• [Problem description]: Copy each line from the data that has the word "status" in it.

• [Data records]:

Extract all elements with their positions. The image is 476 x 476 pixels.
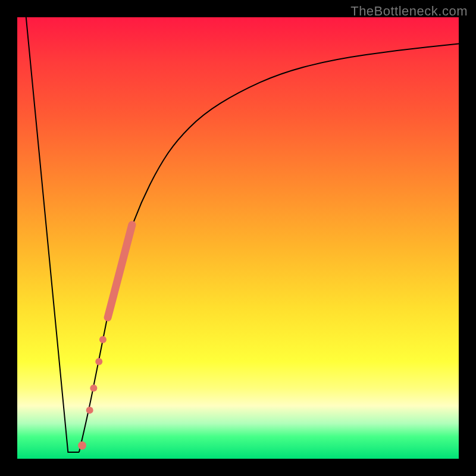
highlight-markers <box>78 225 132 450</box>
highlight-dot <box>78 441 86 450</box>
curve-rise <box>79 44 459 452</box>
highlight-dot <box>90 384 97 392</box>
highlight-dot <box>86 406 93 414</box>
curve-drop <box>26 17 79 452</box>
plot-area <box>17 17 459 459</box>
chart-svg <box>17 17 459 459</box>
highlight-thick-segment <box>108 225 132 318</box>
highlight-dot <box>95 358 102 365</box>
highlight-dot <box>99 336 107 343</box>
chart-frame: TheBottleneck.com <box>0 0 476 476</box>
watermark-text: TheBottleneck.com <box>350 4 468 19</box>
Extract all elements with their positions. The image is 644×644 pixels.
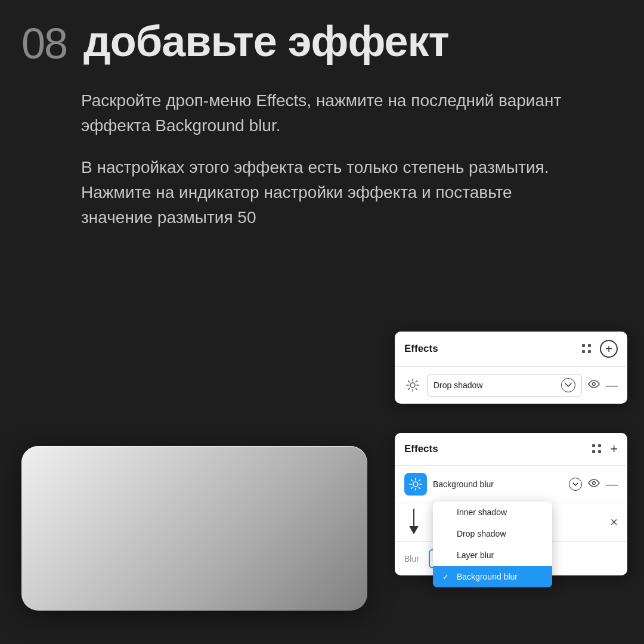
effect-name-text-2: Background blur — [433, 479, 566, 489]
preview-card — [21, 446, 367, 611]
dropdown-item-background-blur[interactable]: ✓ Background blur — [433, 566, 552, 587]
visibility-toggle-2[interactable] — [588, 479, 600, 490]
svg-line-8 — [408, 388, 410, 389]
effect-row-2: Background blur — Inner shadow Drop shad — [395, 466, 627, 503]
panel1-header: Effects + — [395, 332, 627, 367]
svg-line-18 — [411, 487, 413, 488]
dropdown-item-inner-shadow[interactable]: Inner shadow — [433, 501, 552, 523]
remove-effect-btn-2[interactable]: — — [606, 478, 618, 491]
grid-icon — [582, 344, 592, 354]
chevron-down-icon-2[interactable] — [569, 478, 582, 491]
svg-line-16 — [419, 487, 420, 488]
svg-point-10 — [413, 482, 418, 487]
description-paragraph-2: В настройках этого эффекта есть только с… — [81, 155, 570, 230]
description-block: Раскройте дроп-меню Effects, нажмите на … — [81, 88, 570, 247]
effects-panel-1: Effects + — [395, 332, 627, 404]
dropdown-item-layer-blur[interactable]: Layer blur — [433, 544, 552, 566]
description-paragraph-1: Раскройте дроп-меню Effects, нажмите на … — [81, 88, 570, 138]
svg-point-19 — [593, 482, 596, 485]
add-effect-button-1[interactable]: + — [600, 340, 618, 358]
svg-point-0 — [410, 383, 415, 388]
svg-line-15 — [411, 480, 413, 481]
grid-icon-2 — [592, 444, 602, 454]
svg-line-6 — [416, 388, 417, 389]
effect-sun-icon-1 — [404, 377, 421, 394]
effects-dropdown: Inner shadow Drop shadow Layer blur ✓ Ba… — [433, 501, 552, 587]
check-icon-background-blur: ✓ — [442, 572, 452, 581]
step-title: добавьте эффект — [83, 17, 449, 66]
svg-line-7 — [416, 381, 417, 382]
dropdown-item-drop-shadow[interactable]: Drop shadow — [433, 523, 552, 544]
svg-point-9 — [593, 383, 596, 386]
blur-label: Blur — [404, 554, 419, 564]
svg-line-5 — [408, 381, 410, 382]
panel2-header-icons: + — [592, 441, 618, 457]
arrow-down-icon — [404, 508, 423, 537]
add-effect-button-2[interactable]: + — [610, 441, 618, 457]
panel1-title: Effects — [404, 343, 438, 355]
panel2-title: Effects — [404, 443, 438, 455]
effect-sun-icon-2-blue — [404, 473, 427, 496]
visibility-toggle-1[interactable] — [588, 380, 600, 391]
close-button-2[interactable]: × — [610, 515, 618, 530]
panel1-header-icons: + — [582, 340, 618, 358]
chevron-down-icon-1[interactable] — [561, 378, 575, 392]
effects-panel-2: Effects + Ba — [395, 433, 627, 575]
step-number: 08 — [21, 19, 67, 68]
effect-name-text-1: Drop shadow — [434, 380, 561, 390]
effect-name-box-1[interactable]: Drop shadow — [427, 374, 582, 397]
panel2-header: Effects + — [395, 433, 627, 466]
remove-effect-btn-1[interactable]: — — [606, 379, 618, 392]
effect-row-1: Drop shadow — — [395, 367, 627, 404]
svg-line-17 — [419, 480, 420, 481]
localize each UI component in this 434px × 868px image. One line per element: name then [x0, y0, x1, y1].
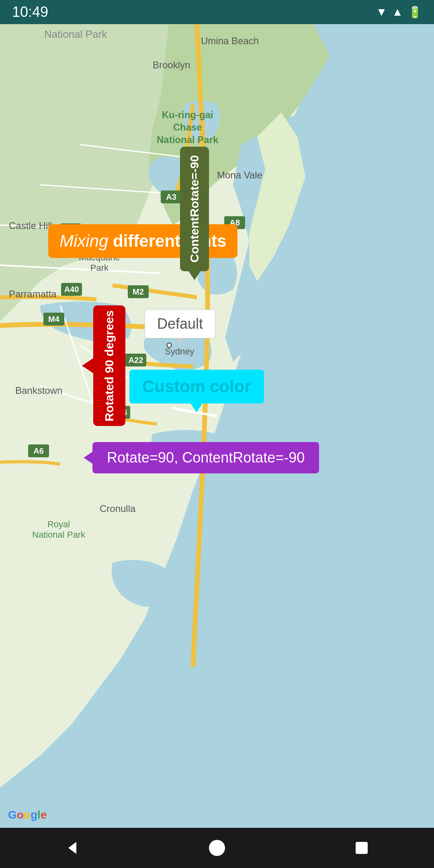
- label-rotated-90[interactable]: Rotated 90 degrees: [93, 305, 125, 426]
- label-custom-color[interactable]: Custom color: [129, 370, 264, 403]
- road-badge-a6: A6: [28, 444, 49, 457]
- bankstown-label: Bankstown: [15, 385, 62, 396]
- national-park-label: National Park: [44, 28, 107, 41]
- label-mixing-italic: Mixing: [59, 231, 108, 250]
- label-default[interactable]: Default: [145, 309, 215, 338]
- brooklyn-label: Brooklyn: [153, 59, 190, 71]
- status-time: 10:49: [12, 4, 48, 20]
- parramatta-label: Parramatta: [9, 289, 57, 300]
- label-default-text: Default: [157, 315, 203, 332]
- label-rotated-text: Rotated 90 degrees: [102, 310, 116, 422]
- label-content-rotate-text: ContentRotate=-90: [188, 155, 201, 263]
- recents-icon: [352, 838, 372, 858]
- signal-icon: ▲: [392, 6, 403, 18]
- road-badge-a3: A3: [161, 190, 182, 203]
- label-rotate90-content-rotate[interactable]: Rotate=90, ContentRotate=-90: [92, 442, 319, 473]
- recents-button[interactable]: [348, 834, 376, 862]
- royal-national-park-label: RoyalNational Park: [32, 519, 85, 540]
- road-badge-a40: A40: [61, 283, 82, 296]
- status-icons: ▼ ▲ 🔋: [376, 6, 422, 19]
- svg-point-14: [209, 840, 225, 856]
- road-badge-m4: M4: [43, 313, 64, 326]
- nav-bar: [0, 828, 434, 868]
- battery-icon: 🔋: [408, 6, 422, 19]
- road-badge-a22: A22: [125, 354, 146, 366]
- svg-marker-13: [68, 842, 76, 854]
- back-button[interactable]: [58, 834, 86, 862]
- mona-vale-label: Mona Vale: [217, 170, 262, 181]
- label-custom-text: Custom color: [142, 377, 251, 396]
- google-logo: Google: [8, 809, 47, 821]
- ku-ring-gai-label: Ku-ring-gaiChaseNational Park: [157, 108, 218, 146]
- label-content-rotate[interactable]: ContentRotate=-90: [180, 147, 209, 271]
- cronulla-label: Cronulla: [100, 503, 135, 514]
- label-mixing-fonts[interactable]: Mixing different fonts: [48, 224, 237, 258]
- back-icon: [62, 838, 82, 858]
- map-container[interactable]: National Park Umina Beach Brooklyn Ku-ri…: [0, 24, 434, 828]
- home-icon: [207, 838, 227, 858]
- umina-beach-label: Umina Beach: [201, 35, 259, 47]
- status-bar: 10:49 ▼ ▲ 🔋: [0, 0, 434, 24]
- wifi-icon: ▼: [376, 6, 387, 18]
- label-rotate90-text: Rotate=90, ContentRotate=-90: [107, 449, 305, 466]
- home-button[interactable]: [203, 834, 231, 862]
- castle-hill-label: Castle Hill: [9, 220, 52, 231]
- svg-rect-15: [356, 842, 368, 854]
- sydney-dot: [166, 342, 172, 348]
- road-badge-m2: M2: [128, 285, 149, 298]
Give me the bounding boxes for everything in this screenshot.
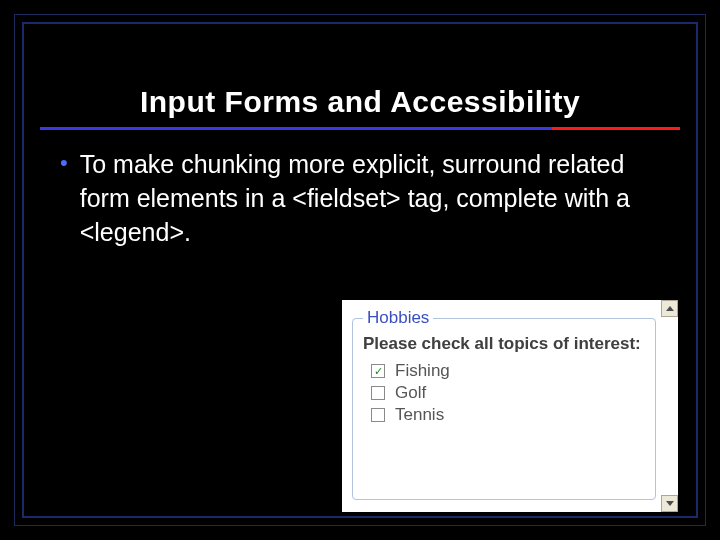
checkbox[interactable]: ✓ bbox=[371, 364, 385, 378]
checkbox[interactable] bbox=[371, 408, 385, 422]
chevron-down-icon bbox=[666, 501, 674, 506]
scroll-down-button[interactable] bbox=[661, 495, 678, 512]
fieldset-legend: Hobbies bbox=[363, 308, 433, 328]
checkbox-label: Golf bbox=[395, 383, 426, 403]
fieldset: Hobbies Please check all topics of inter… bbox=[352, 318, 656, 500]
checkbox-row: Tennis bbox=[363, 404, 645, 426]
checkbox-row: Golf bbox=[363, 382, 645, 404]
checkbox[interactable] bbox=[371, 386, 385, 400]
checkbox-label: Fishing bbox=[395, 361, 450, 381]
chevron-up-icon bbox=[666, 306, 674, 311]
scroll-up-button[interactable] bbox=[661, 300, 678, 317]
checkbox-row: ✓Fishing bbox=[363, 360, 645, 382]
checkbox-label: Tennis bbox=[395, 405, 444, 425]
embedded-form-screenshot: Hobbies Please check all topics of inter… bbox=[342, 300, 678, 512]
fieldset-prompt: Please check all topics of interest: bbox=[363, 333, 645, 354]
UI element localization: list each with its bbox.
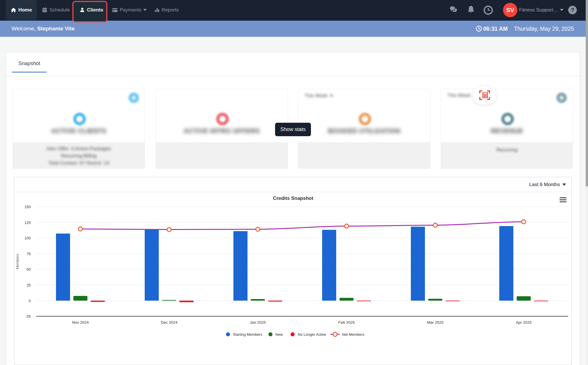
- svg-text:0: 0: [29, 299, 31, 303]
- svg-text:100: 100: [24, 236, 31, 240]
- svg-text:75: 75: [27, 252, 31, 256]
- svg-text:Mar 2025: Mar 2025: [427, 320, 443, 325]
- svg-text:No Longer Active: No Longer Active: [298, 332, 326, 337]
- svg-text:25: 25: [27, 283, 31, 287]
- svg-text:Dec 2024: Dec 2024: [161, 320, 177, 325]
- svg-text:Members: Members: [15, 253, 20, 269]
- svg-text:-25: -25: [25, 314, 31, 319]
- svg-text:Net Members: Net Members: [342, 332, 365, 337]
- svg-text:150: 150: [24, 205, 31, 209]
- svg-text:125: 125: [24, 220, 31, 225]
- svg-text:Feb 2025: Feb 2025: [338, 320, 355, 325]
- svg-text:New: New: [275, 332, 283, 337]
- svg-text:50: 50: [27, 267, 31, 272]
- svg-text:Apr 2025: Apr 2025: [516, 320, 532, 325]
- svg-text:Nov 2024: Nov 2024: [72, 320, 89, 325]
- svg-text:Jan 2025: Jan 2025: [250, 320, 266, 325]
- svg-text:Starting Members: Starting Members: [233, 332, 262, 337]
- svg-text:Credits Snapshot: Credits Snapshot: [273, 196, 314, 201]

• [Written answer]:
- status-time: 10:49: [12, 4, 48, 20]
- status-icons: ▼ ▲ 🔋: [376, 6, 422, 19]
- status-bar: 10:49 ▼ ▲ 🔋: [0, 0, 434, 24]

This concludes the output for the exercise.